We discuss different scanning techniques and protocols to determine if a system is available, and how the system is communicating. Our work during the Information Gathering phase may have provided us with some idea of systems, applications, and OSes within the target network; however, we need to delve deeper.
The first step in this phase is often to scan the network to identify all available systems. In this chapter, instead of exploring the entire network, we will immediately proceed to scan for a specific target. Ultimately, passive scanning techniques are used to identify all systems on the network, but the real purpose of this chapter is to identify potential vulnerabilities.
How a network engineer uses ports to diagnose and solve network problems
Ports are a key part of the network infrastructure. As a network engineer, you use ports to diagnose and solve network problems. Ports can be used to verify connectivity, identify problems, and optimize your network. Here are some tips for using ports:
- Use port numbers wisely. Port numbers are important, but make sure you use them correctly. Port numbers start with 0 and increase by 1 for each additional port on your computer. For example, the default port number for internet traffic is 80. To troubleshoot internet problems, you might need to use ports 443 (SSL) or 8080 (HTTP).
- Use common port numbers for standard tasks. Standard ports are often used for common tasks like browsing the web or sending email.
How networking technology reflects your organization
Networking technology reflects your organization in a number of ways. For one, ports are often used to diagnose network issues. Network engineers use ports to see what traffic is flowing and where it’s going, which can help them identify and fix problems.

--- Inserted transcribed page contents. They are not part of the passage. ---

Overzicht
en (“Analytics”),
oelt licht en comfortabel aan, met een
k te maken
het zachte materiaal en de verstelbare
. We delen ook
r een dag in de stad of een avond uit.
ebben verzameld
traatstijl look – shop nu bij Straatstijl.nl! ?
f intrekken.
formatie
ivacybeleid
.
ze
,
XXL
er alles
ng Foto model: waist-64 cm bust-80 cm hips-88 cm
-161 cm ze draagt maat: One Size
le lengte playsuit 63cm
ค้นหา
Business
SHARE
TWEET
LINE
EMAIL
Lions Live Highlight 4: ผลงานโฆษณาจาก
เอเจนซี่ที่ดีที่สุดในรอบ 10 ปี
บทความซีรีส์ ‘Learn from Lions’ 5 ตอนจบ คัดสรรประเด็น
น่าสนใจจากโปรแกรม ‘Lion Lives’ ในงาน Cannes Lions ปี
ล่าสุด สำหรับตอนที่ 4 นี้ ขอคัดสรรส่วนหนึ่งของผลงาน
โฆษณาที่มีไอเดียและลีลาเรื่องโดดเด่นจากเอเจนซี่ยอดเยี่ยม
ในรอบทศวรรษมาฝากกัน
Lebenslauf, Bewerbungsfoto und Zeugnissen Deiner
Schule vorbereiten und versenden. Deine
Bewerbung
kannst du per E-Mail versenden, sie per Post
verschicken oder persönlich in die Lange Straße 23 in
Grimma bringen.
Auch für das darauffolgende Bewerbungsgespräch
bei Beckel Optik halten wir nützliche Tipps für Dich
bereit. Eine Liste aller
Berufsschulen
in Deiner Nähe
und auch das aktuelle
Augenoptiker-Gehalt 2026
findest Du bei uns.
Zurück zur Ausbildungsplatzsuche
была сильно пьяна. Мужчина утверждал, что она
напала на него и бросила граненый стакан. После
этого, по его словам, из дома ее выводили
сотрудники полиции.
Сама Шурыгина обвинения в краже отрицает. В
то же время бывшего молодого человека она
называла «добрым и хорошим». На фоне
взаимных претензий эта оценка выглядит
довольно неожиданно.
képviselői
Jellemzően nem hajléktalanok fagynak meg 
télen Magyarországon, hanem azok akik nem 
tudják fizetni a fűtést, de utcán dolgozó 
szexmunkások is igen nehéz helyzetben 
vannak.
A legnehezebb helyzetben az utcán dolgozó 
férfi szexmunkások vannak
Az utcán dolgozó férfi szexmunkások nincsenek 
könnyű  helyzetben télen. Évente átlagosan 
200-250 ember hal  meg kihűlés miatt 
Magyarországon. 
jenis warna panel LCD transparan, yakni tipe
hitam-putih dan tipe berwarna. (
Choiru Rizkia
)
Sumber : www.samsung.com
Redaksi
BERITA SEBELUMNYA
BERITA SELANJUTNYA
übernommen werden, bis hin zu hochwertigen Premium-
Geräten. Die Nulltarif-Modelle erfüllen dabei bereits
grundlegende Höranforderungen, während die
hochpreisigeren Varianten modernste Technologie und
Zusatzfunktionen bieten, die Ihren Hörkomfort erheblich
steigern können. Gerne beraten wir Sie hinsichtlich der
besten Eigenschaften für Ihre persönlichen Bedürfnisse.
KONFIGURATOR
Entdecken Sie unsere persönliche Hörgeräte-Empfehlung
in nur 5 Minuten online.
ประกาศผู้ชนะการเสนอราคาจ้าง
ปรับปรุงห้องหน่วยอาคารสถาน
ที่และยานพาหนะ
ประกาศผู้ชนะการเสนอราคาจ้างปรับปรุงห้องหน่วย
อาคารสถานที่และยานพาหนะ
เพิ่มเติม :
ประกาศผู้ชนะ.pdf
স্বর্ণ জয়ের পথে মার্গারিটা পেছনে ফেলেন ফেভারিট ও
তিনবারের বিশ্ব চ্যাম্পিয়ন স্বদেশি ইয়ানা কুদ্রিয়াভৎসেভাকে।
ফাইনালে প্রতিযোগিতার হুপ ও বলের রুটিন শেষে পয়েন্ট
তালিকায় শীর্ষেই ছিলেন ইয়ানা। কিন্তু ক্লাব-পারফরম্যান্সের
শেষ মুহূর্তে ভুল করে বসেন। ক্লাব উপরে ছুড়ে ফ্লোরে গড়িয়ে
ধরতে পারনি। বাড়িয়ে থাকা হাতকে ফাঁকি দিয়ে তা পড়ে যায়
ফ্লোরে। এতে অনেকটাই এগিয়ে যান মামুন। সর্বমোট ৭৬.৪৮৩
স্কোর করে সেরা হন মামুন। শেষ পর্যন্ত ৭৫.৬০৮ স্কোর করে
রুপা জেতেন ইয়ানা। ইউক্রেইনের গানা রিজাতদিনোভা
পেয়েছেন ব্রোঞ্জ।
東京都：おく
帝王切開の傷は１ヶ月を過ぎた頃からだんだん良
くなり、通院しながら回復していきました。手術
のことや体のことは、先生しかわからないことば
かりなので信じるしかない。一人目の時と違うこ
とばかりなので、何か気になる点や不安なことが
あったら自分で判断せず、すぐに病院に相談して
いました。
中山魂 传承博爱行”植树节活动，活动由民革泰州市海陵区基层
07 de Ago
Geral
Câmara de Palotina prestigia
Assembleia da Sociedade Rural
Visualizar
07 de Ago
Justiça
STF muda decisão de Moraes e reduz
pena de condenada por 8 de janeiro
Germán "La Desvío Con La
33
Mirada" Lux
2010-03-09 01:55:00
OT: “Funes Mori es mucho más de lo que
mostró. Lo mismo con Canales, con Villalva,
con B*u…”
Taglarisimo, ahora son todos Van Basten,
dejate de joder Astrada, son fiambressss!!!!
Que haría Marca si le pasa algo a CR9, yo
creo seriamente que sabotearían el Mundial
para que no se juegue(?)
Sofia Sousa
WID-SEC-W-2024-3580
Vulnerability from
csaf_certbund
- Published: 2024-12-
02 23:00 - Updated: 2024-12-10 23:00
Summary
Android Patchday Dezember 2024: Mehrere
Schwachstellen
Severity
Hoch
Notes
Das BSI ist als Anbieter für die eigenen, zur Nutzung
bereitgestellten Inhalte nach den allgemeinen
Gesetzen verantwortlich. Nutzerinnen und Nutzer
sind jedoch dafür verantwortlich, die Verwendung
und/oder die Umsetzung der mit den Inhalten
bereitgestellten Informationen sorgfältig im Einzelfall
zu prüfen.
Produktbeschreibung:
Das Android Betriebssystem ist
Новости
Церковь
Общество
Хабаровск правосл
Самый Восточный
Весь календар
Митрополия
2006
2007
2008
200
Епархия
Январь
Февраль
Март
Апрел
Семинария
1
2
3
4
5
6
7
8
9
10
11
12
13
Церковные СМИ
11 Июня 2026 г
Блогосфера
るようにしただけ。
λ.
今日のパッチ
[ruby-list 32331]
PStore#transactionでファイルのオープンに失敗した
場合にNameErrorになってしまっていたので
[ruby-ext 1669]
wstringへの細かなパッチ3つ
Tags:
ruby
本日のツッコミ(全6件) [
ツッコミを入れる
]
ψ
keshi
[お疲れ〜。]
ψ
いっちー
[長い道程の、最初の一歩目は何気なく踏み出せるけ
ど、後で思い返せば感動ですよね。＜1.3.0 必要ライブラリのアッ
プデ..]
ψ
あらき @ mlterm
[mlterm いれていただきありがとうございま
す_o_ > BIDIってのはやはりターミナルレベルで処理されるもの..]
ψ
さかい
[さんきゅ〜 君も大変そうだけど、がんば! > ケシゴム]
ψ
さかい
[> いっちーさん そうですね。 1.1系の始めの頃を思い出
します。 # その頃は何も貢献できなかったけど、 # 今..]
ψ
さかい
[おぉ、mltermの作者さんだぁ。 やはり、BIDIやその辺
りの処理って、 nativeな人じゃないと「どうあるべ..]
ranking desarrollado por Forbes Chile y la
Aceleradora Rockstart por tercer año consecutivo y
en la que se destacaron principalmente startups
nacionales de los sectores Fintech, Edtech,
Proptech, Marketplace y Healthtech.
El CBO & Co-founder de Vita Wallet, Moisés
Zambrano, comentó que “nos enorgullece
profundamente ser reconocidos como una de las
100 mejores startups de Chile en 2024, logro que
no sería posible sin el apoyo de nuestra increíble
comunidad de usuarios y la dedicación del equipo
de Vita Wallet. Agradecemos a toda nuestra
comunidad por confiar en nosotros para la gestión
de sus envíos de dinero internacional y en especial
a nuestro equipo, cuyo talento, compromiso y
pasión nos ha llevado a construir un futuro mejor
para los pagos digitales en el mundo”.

In addition, networking technology also affects how information is shared within an organization. For example, if an organization uses Ethernet networks, then employees will likely need adapters to connect to the network. If an organization uses wireless networks, then employees might not need any adapters at all.
In conclusion, as a network engineer it is important to be aware of the latest networking technology so that you can identify vulnerabilities. By taking the time to learn about new networking technologies, you can help keep your network safe and secure.